The CRA applies to ‘Landscapes Queensland’ and the ‘Queensland Estate’. Landscapes Queensland are areas or features that have been altered or affected in some way by humans, such as parks or rock art sites. The Queensland Estate comprises things that are evidence of human occupation that are at least 30 years old, but does not include anything that is a facsimile or that is not of prehistoric or historic significance. These hopelessly vague definitions, aptly described as ‘gobbledegook’ during the parliamentary debates, have added to the unworkability of the CRA.
Under the CRA, the Minister with responsibility for cultural heritage may declare a designated landscape area and is empowered to regulate or restrict entry where it is necessary to protect a Landscapes Queensland or the Queensland Estate. The Minister may also appoint ‘protectors’ to prevent the entry of unauthorised persons into designated landscape areas. The CRA requires a permit for the exploration, research and survey of Landscapes Queensland or the Queensland Estate. Section 56 creates offences in relation to the unauthorised possession and destruction of items of the Queensland Estate. The defence of honest and reasonable mistake is open to defendants.
Community involvement in the protection and management of Landscapes Queensland and the Queensland Estate is to be achieved through the appointment of advisory committees. Also, prior to the issue of permits, consultation must take place with all persons who might be affected by the work to which the application relates.

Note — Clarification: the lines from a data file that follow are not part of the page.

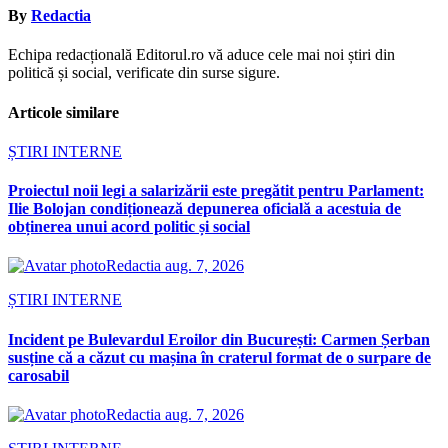
By
Redactia
Echipa redacțională Editorul.ro vă aduce cele mai noi știri din
politică și social, verificate din surse sigure.
Articole similare
ȘTIRI INTERNE
Proiectul noii legi a salarizării este pregătit pentru Parlament:
Ilie Bolojan condiționează depunerea oficială a acestuia de
obținerea unui acord politic și social
Redactia
aug. 7, 2026
ȘTIRI INTERNE
Incident pe Bulevardul Eroilor din București: Carmen Șerban
susține că a căzut cu mașina în craterul format de o surpare de
carosabil
Redactia
aug. 7, 2026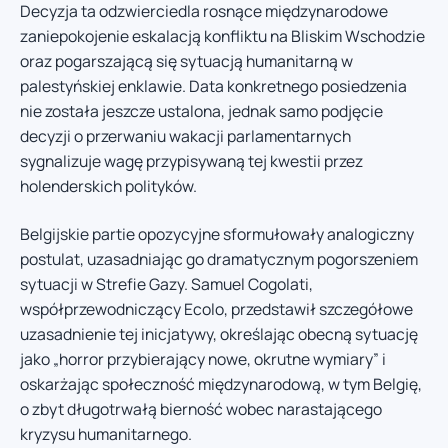
Decyzja ta odzwierciedla rosnące międzynarodowe
zaniepokojenie eskalacją konfliktu na Bliskim Wschodzie
oraz pogarszającą się sytuacją humanitarną w
palestyńskiej enklawie. Data konkretnego posiedzenia
nie została jeszcze ustalona, jednak samo podjęcie
decyzji o przerwaniu wakacji parlamentarnych
sygnalizuje wagę przypisywaną tej kwestii przez
holenderskich polityków.
Belgijskie partie opozycyjne sformułowały analogiczny
postulat, uzasadniając go dramatycznym pogorszeniem
sytuacji w Strefie Gazy. Samuel Cogolati,
współprzewodniczący Ecolo, przedstawił szczegółowe
uzasadnienie tej inicjatywy, określając obecną sytuację
jako „horror przybierający nowe, okrutne wymiary” i
oskarżając społeczność międzynarodową, w tym Belgię,
o zbyt długotrwałą bierność wobec narastającego
kryzysu humanitarnego.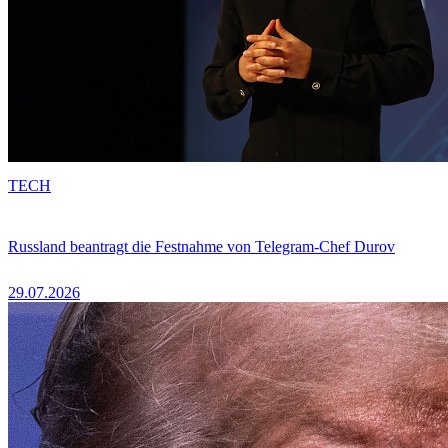
TECH
Russland beantragt die Festnahme von Telegram-Chef Durov
29.07.2026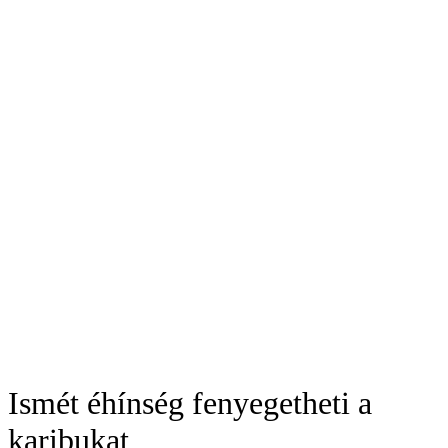
Ismét éhínség fenyegetheti a
karibukat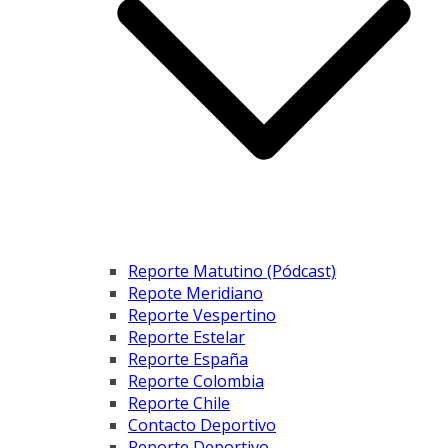
Reporte Matutino (Pódcast)
Repote Meridiano
Reporte Vespertino
Reporte Estelar
Reporte España
Reporte Colombia
Reporte Chile
Contacto Deportivo
Reporte Deportivo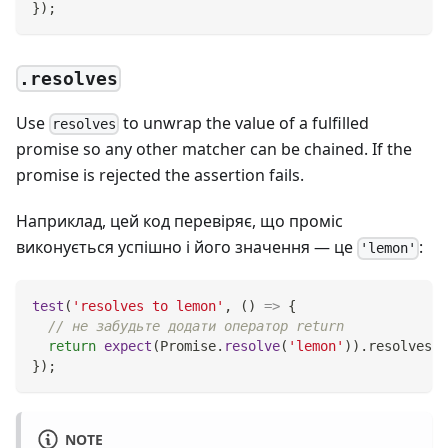
}
)
;
.resolves
Use
to unwrap the value of a fulfilled
resolves
promise so any other matcher can be chained. If the
promise is rejected the assertion fails.
Наприклад, цей код перевіряє, що проміс
виконується успішно і його значення — це
:
'lemon'
test
(
'resolves to lemon'
,
(
)
=>
{
// не забудьте додати оператор return
return
expect
(
Promise
.
resolve
(
'lemon'
)
)
.
resolves
.
t
}
)
;
NOTE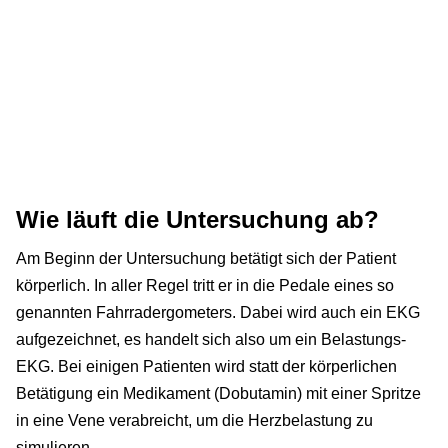
Wie läuft die Untersuchung ab?
Am Beginn der Untersuchung betätigt sich der Patient
körperlich. In aller Regel tritt er in die Pedale eines so
genannten Fahrradergometers. Dabei wird auch ein EKG
aufgezeichnet, es handelt sich also um ein Belastungs-
EKG. Bei einigen Patienten wird statt der körperlichen
Betätigung ein Medikament (Dobutamin) mit einer Spritze
in eine Vene verabreicht, um die Herzbelastung zu
simulieren.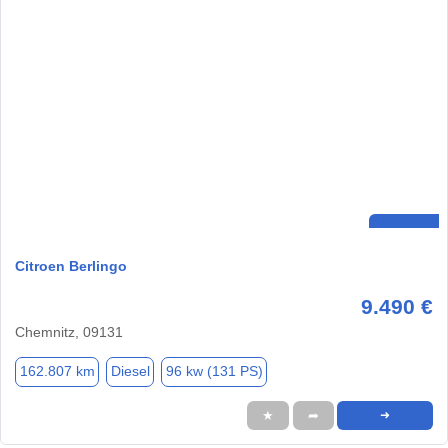
Citroen Berlingo
9.490 €
Chemnitz, 09131
162.807 km
Diesel
96 kw (131 PS)
★
➦
➜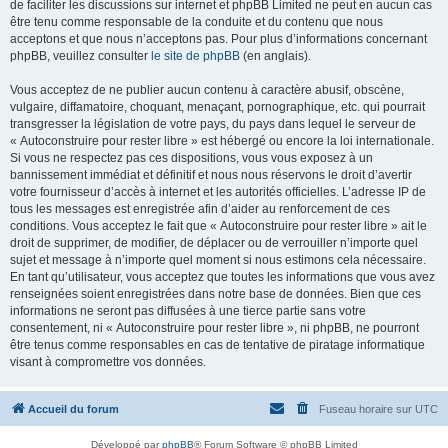
de faciliter les discussions sur internet et phpBB Limited ne peut en aucun cas
être tenu comme responsable de la conduite et du contenu que nous
acceptons et que nous n’acceptons pas. Pour plus d’informations concernant
phpBB, veuillez consulter
le site de phpBB
(en anglais).
Vous acceptez de ne publier aucun contenu à caractère abusif, obscène,
vulgaire, diffamatoire, choquant, menaçant, pornographique, etc. qui pourrait
transgresser la législation de votre pays, du pays dans lequel le serveur de
« Autoconstruire pour rester libre » est hébergé ou encore la loi internationale.
Si vous ne respectez pas ces dispositions, vous vous exposez à un
bannissement immédiat et définitif et nous nous réservons le droit d’avertir
votre fournisseur d’accès à internet et les autorités officielles. L’adresse IP de
tous les messages est enregistrée afin d’aider au renforcement de ces
conditions. Vous acceptez le fait que « Autoconstruire pour rester libre » ait le
droit de supprimer, de modifier, de déplacer ou de verrouiller n’importe quel
sujet et message à n’importe quel moment si nous estimons cela nécessaire.
En tant qu’utilisateur, vous acceptez que toutes les informations que vous avez
renseignées soient enregistrées dans notre base de données. Bien que ces
informations ne seront pas diffusées à une tierce partie sans votre
consentement, ni « Autoconstruire pour rester libre », ni phpBB, ne pourront
être tenus comme responsables en cas de tentative de piratage informatique
visant à compromettre vos données.
Accueil du forum
Fuseau horaire sur
UTC
Développé par
phpBB
® Forum Software © phpBB Limited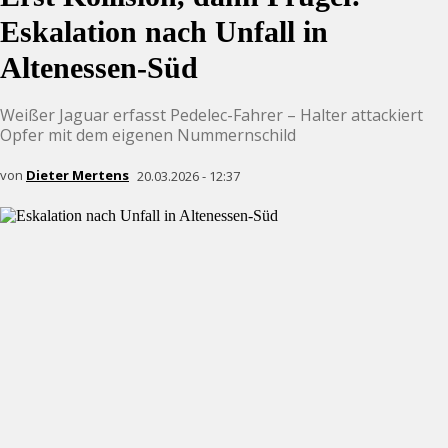
Eskalation nach Unfall in
Altenessen-Süd
Weißer Jaguar erfasst Pedelec-Fahrer – Halter attackiert
Opfer mit dem eigenen Nummernschild
von
Dieter Mertens
20.03.2026 - 12:37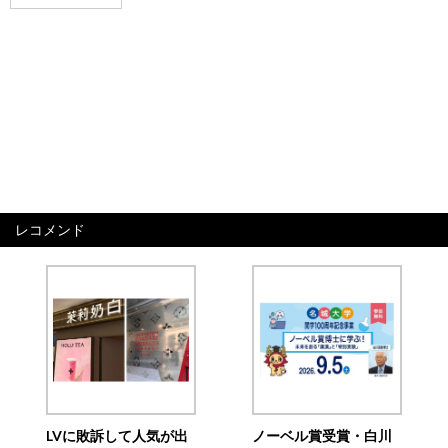
レコメンド
LVに敗訴して人気が出
ノーベル賞受賞・白川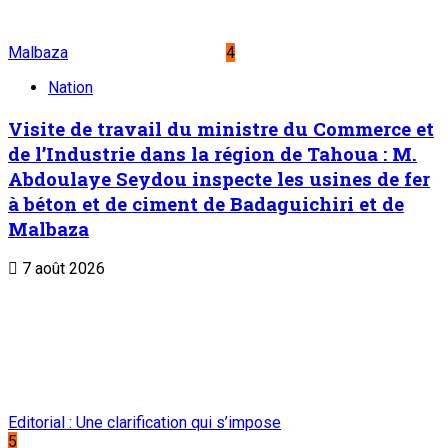
Malbaza
4
Nation
Visite de travail du ministre du Commerce et
de l’Industrie dans la région de Tahoua : M.
Abdoulaye Seydou inspecte les usines de fer
à béton et de ciment de Badaguichiri et de
Malbaza
7 août 2026
Editorial : Une clarification qui s’impose
5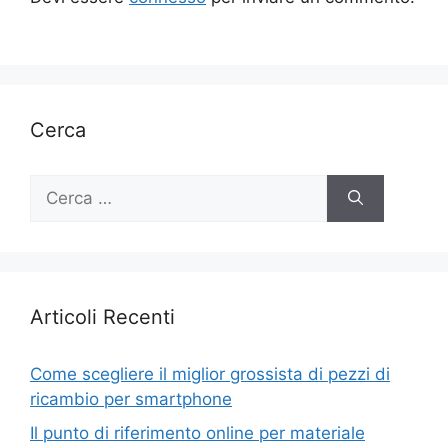
Cerca
Ricerca
per:
Articoli Recenti
Come scegliere il miglior grossista di pezzi di
ricambio per smartphone
Il punto di riferimento online per materiale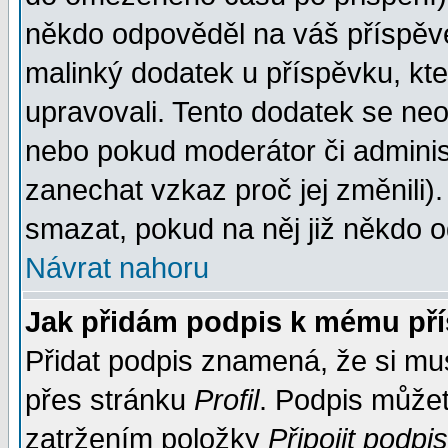
někdo odpověděl na váš příspěve
malinký dodatek u příspěvku, kter
upravovali. Tento dodatek se ne
nebo pokud moderátor či administ
zanechat vzkaz proč jej změnili
smazat, pokud na něj již někdo 
Návrat nahoru
Jak přidám podpis k mému př
Přidat podpis znamená, že si musí
přes stránku
Profil
. Podpis může
zatržením položky
Připojit podpis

A fundamental flaw of the CRA is that it provides handkerchief coverage rather than blanket protection from human impacts. Principally, there is no general requirement for landholders to arrange for cultural heritage surveys to be undertaken prior to any works on the property. That is there is no requirement to exercise a duty of care. There is only scope for management of impacts upon sites which have been listed on a ‘register’ (which has in fact never been kept), or where the works are so substantial as to trigger the need for an environmental impact statement under other legislation. Unfortunately, minor works by landholders, for example landscaping, can have as severe an impact on cultural sites as major developments. Consequently, an extremely high proportion of Indigenous cultural heritage is vulnerable to destruction through minor property works.
Subsection 56(4) of the CRA provides that ‘[i]t is a defence to a charge of an offence ... to prove that at the time of the alleged offence the defendant did not suspect and could not be reasonably expected to suspect that the thing to which the charge relates was an item of the Queensland Estate’. Arguably, since most of the Queensland population has not been trained in archaeology or anthropology, this provision enables landholders to destroy Indigenous cultural heritage in blissful ignorance. It is not surprising that there have never been any successful prosecutions in relation to the desecration of Indigenous cultural heritage in Queensland.
Pursuant to s 33(1) of the CRA all parts of the Queensland Estate that constitute evidence of occupation by Indigenous persons are the property of the State. This provision was inherited from the earlier legislation. Arguably, such provisions are offensive because there is no acknowledgment that the State’s ownership of cultural heritage is held on behalf of the traditional owners.
The clearest example of the CRA’s outdated ideology is s 32, which preserves the ownership and access rights of ‘traditional’ Indigenous groups to parts of the Queensland Estate that are used for traditional purposes. Interestingly, the CRA does not attempt to define the term ‘traditional group’. However, the concept that only traditional Indigenous people have ownership rights in cultural heritage is offensive to those whose access to their cultural heritage has been severely impacted upon by farming and urbanisation.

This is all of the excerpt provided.